Se confronter au monde moderne : tel était l’objectif de leur voyage, la raison de leur départ de leur village amish. Et de l’avis de June, le séjour qu’elle vient de passer à Boston avec April, sa meilleure amie, a rempli sa mission. Elle en a assez vu et n’a qu’une hâte : retrouver sa famille et le cocon protecteur de Sugarcreek. Mais April, elle, en veut plus : voilà qu’elle souhaite désormais pousser l’exploration jusqu’en France. June ne peut laisser son amie partir seule ; April est si rebelle et impétueuse ! Elle risque de s’attirer des ennuis si quelqu’un ne veille pas sur elle. Alors, direction Paris.
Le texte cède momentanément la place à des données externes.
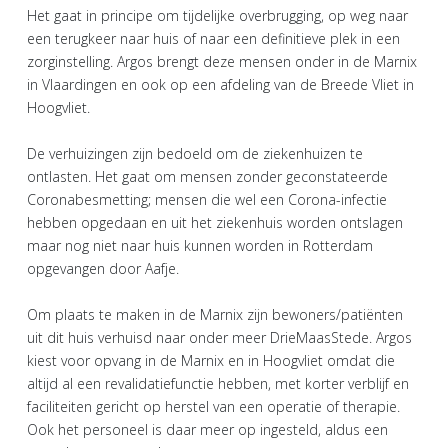
Het gaat in principe om tijdelijke overbrugging, op weg naar
een terugkeer naar huis of naar een definitieve plek in een
zorginstelling. Argos brengt deze mensen onder in de Marnix
in Vlaardingen en ook op een afdeling van de Breede Vliet in
Hoogvliet.
De verhuizingen zijn bedoeld om de ziekenhuizen te
ontlasten. Het gaat om mensen zonder geconstateerde
Coronabesmetting; mensen die wel een Corona-infectie
hebben opgedaan en uit het ziekenhuis worden ontslagen
maar nog niet naar huis kunnen worden in Rotterdam
opgevangen door Aafje.
Om plaats te maken in de Marnix zijn bewoners/patiënten
uit dit huis verhuisd naar onder meer DrieMaasStede. Argos
kiest voor opvang in de Marnix en in Hoogvliet omdat die
altijd al een revalidatiefunctie hebben, met korter verblijf en
faciliteiten gericht op herstel van een operatie of therapie.
Ook het personeel is daar meer op ingesteld, aldus een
Après tout, peut-être que la « ville de l’amour » saura réconcilier June avec ce monde étrange…
 
A propos de l’auteur
Coline Green a toujours été inspirée par les histoires de jeunes filles et de femmes qui se révèlent en affrontant les aléas du quotidien. Elle-même trouve son équilibre en jonglant avec plusieurs vies : maman, épouse, étudiante, auteur… Mais si elle dévore des livres depuis son plus jeune âge, la passion de l'écriture ne l'a prise que récemment. Installée en Suisse depuis presque 10 ans, elle profite de la douceur de vivre au bord du Lac Léman.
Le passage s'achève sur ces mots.